-- WHAT THIS TASK INVOLVES --
This exercise asks for an exact transcription of every entry.

-- DATA EXTRACTS --
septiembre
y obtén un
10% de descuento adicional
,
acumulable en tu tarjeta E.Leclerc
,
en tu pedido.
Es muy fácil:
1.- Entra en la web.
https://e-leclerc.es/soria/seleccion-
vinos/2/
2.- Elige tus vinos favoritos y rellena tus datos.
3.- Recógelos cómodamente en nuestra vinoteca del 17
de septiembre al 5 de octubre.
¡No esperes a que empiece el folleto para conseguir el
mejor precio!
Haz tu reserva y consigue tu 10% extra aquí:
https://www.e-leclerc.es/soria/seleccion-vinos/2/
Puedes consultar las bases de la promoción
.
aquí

-- ANSWER BOX --
septiembre
y obtén un
10% de descuento adicional
,
acumulable en tu tarjeta E.Leclerc
,
en tu pedido.
Es muy fácil:
1.- Entra en la web.
https://e-leclerc.es/soria/seleccion-
vinos/2/
2.- Elige tus vinos favoritos y rellena tus datos.
3.- Recógelos cómodamente en nuestra vinoteca del 17
de septiembre al 5 de octubre.
¡No esperes a que empiece el folleto para conseguir el
mejor precio!
Haz tu reserva y consigue tu 10% extra aquí:
https://www.e-leclerc.es/soria/seleccion-vinos/2/
Puedes consultar las bases de la promoción
.
aquí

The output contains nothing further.